I turned away. There was deadness everywhere now, even in irony.
“Madam,” said Nicholas, a few days after the funeral, “Grace she is wait for you.”
“Grace, Nicholas? I thought she went back home.”
He lowered his eyes, and I noticed for the first time his beautiful, long, curling lashes.
“Well, send her in then,” I said.
“Ma’am,” Grace said softly, closing the door behind her.
“Please sit down, Grace.”
She sat on the edge of a chair. “Ma’am,” she said, “it is not right.”
“What’s not right, Grace?”
“I must be the one to the funeral.”
“What?”
“I am the wife. Nicholas must push away that friend now.”
“You mean the friend who came to the funeral?”
She clicked her tongue in irritation. “When I lie in the bed, Nicholas he turns away.
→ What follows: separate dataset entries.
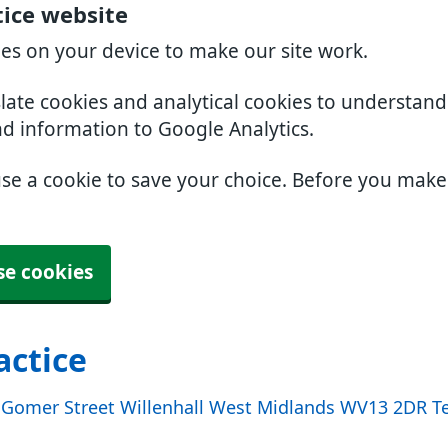
tice website
ies on your device to make our site work.
slate cookies and analytical cookies to understan
nd information to Google Analytics.
use a cookie to save your choice. Before you mak
se cookies
actice
e Gomer Street Willenhall West Midlands WV13 2DR Te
He says I must stay home, not come here anymore.”
Oh, Nicholas, I thought. “Oh, Grace,” I said, “does Nicholas turn away when he comes home for his holidays?”
But she just stiffened her spine. “I am the wife, ma’am,” she said again, sober, dignified, betrayed. “I should have been the one to the funeral.”
When I went in to say goodbye to my mother, she was propped up in her bedroom chair, her hair tied by Madelaine into two bunches and festooned with pink ribbons. A month since my father’s death, and already she was dressed like a child.
I bent to kiss her, but she chattered her false teeth at me and clawed her hands in the air.
“They do that when they’re sad,” Madelaine said, not lifting her eyes from the antimacassar she was crocheting.
“I’m sad, I’m sad,” sang my mother.
“Well, I’m sad, too, Ma!” I said. “I’m derelict! I’m unmoored! I’m without hope!”
She covered her eyes. A tear ran down her cheek. “Don’t shout at me, darling,” she said. “And please don’t leave it too long before you come back.”
“Any gifts?” asked the customs officer at JFK.
“No.”
“None? You live in South Africa?”
“No. I live here.”
“Why were you there for so long?”
“My father was dying. He died.”
“Oh, I’m sorry to hear that. When did he die?”
“March twenty-seventh.”
“So you sat shivah there?”
A few decades later, walking to my gate at JFK for a flight to Rome, I pass a South African Airways flight being called—South African Airways announces the departure of—and I stop dead. There they are: sandals in December, lined up for the long journey south. And suddenly it is as if nothing has been lost. As if home were not yet diminished by high walls and electrified fences, staggering murder rates, absurdly rich New Rich, and untold legions of poor. As if I could join that queue myself and my parents would still be waiting at the airport barrier, Nicholas ready with the tea. And my heart was not yet indifferent to the shabby jargon of hope.